When treating a tooth with complicated crown-root fracture, it should be noted that each case has unique challenges and accordingly requires different treatment plan. Dentists currently adopt multidisciplinary approaches for treating fractured teeth, including orthodontics, endodontics and restoratives.
Orthodontic extrusion can be used as an alternative to other removal appliances, provided that the tooth demonstrates signs of vitality and thus can be saved. Conservative treatment (i.e., saving a tooth rather than extracting it in trauma cases) depends on a number of factors related to the tooth itself, the patient and the parents. For example, in a growing child missing a tooth could have significant effect on the child’s quality of life, bringing about some strong, prolonged impact on the patient’s emotions and social interaction.

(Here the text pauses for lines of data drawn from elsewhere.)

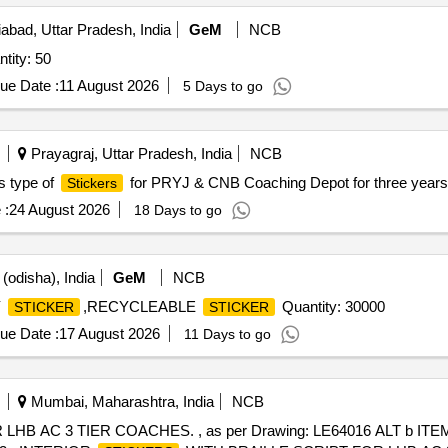
bad, Uttar Pradesh, India
GeM
NCB
tity: 50
ue Date :
11 August 2026
5 Days to go
Prayagraj, Uttar Pradesh, India
NCB
us type of
for PRYJ & CNB Coaching Depot for three years
Stickers
 :
24 August 2026
18 Days to go
(odisha), India
GeM
NCB
Y
,RECYCLEABLE
Quantity: 30000
STICKER
STICKER
ue Date :
17 August 2026
11 Days to go
Mumbai, Maharashtra, India
NCB
HB AC 3 TIER COACHES. , as per Drawing: LE64016 ALT b ITE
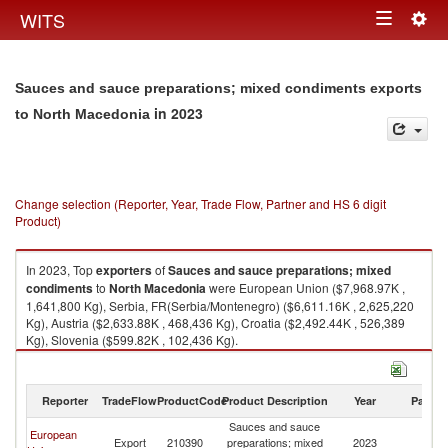
Togg
WITS
Toggle
navig
navigation
Sauces and sauce preparations; mixed condiments exports
in 2023
to North Macedonia
Change selection (Reporter, Year, Trade Flow, Partner and HS 6 digit
Product)
In 2023, Top
exporters
of
Sauces and sauce preparations; mixed
condiments
to
North Macedonia
were European Union ($7,968.97K ,
1,641,800 Kg), Serbia, FR(Serbia/Montenegro) ($6,611.16K , 2,625,220
Kg), Austria ($2,633.88K , 468,436 Kg), Croatia ($2,492.44K , 526,389
Kg), Slovenia ($599.82K , 102,436 Kg).
Sauces and sauce preparations; mixed condiments imports by country in
2023
Reporter
TradeFlow
ProductCode
Product Description
Year
Partne
Sauces and sauce
European
No
Export
210390
preparations; mixed
2023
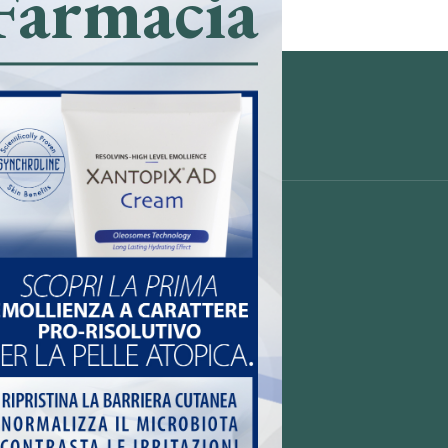
Farmacia
ò (BS)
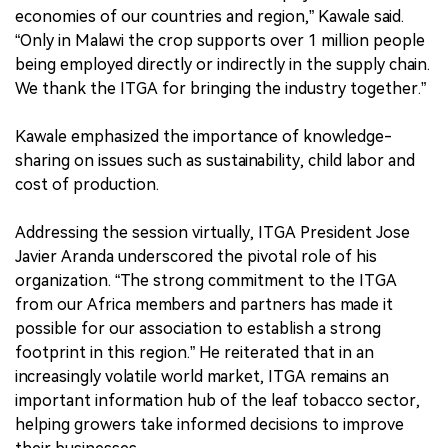
economies of our countries and region,” Kawale said.
“Only in Malawi the crop supports over 1 million people
being employed directly or indirectly in the supply chain.
We thank the ITGA for bringing the industry together.”
Kawale emphasized the importance of knowledge-
sharing on issues such as sustainability, child labor and
cost of production.
Addressing the session virtually, ITGA President Jose
Javier Aranda underscored the pivotal role of his
organization. “The strong commitment to the ITGA
from our Africa members and partners has made it
possible for our association to establish a strong
footprint in this region.” He reiterated that in an
increasingly volatile world market, ITGA remains an
important information hub of the leaf tobacco sector,
helping growers take informed decisions to improve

Let us look around literature to see what possible treatment options are given for managing teeth with complicated crown-root fracture. One option is to remove the fractured crown fragment and to restore the tooth, provided that the fracture line has not reached the biological width. Another option is to remove crown fragment and to expose the fracture line with gingivectomy to establish biologic width before restoring the tooth. A third option is to remove the crown fragment, do root canal treatment and finally restore the tooth with post-core supported crown. A clinician can also remove the crown fragment, do root canal treatment followed by orthodontic or surgical extrusion and then restore the tooth with post crown. In severe cases, the tooth must be extracted and replaced with prosthesis.
This is still governed by the restorability of the remaining tooth structure; that is, it must be questioned whether a tooth needs root canal treatment and how to save the tooth from contamination form the subgingival tissue. Nevertheless, a clinician has to assess how to bring the tooth margin to a gingival level in order to build up an aesthetic restoration with good coronal seal and self-cleansing margins.
Root canal treatment in crown-root fractured teeth is considered difficult due to the associated bleeding and crevicular fluid contamination from gingiva that happens after removing crown fragment. However, a clinician might consider gluing the coronal portion if possible and doing the root canal treatment through it to avoid excessive bleeding. An apexification material such as root repair calcium silicate-based cement can be used as intracanal medication to promote root completion as it possesses high biocompatibility as well as antibacterial and osteogenic properties.
Orthodontic extrusion can be done with sectional fixed orthodontic technique with 4 brackets and short NiTi (0.014 × 0.025) rectangular wire with easy access, easy cleaning and less potential to develop supracrestal fibrotomy.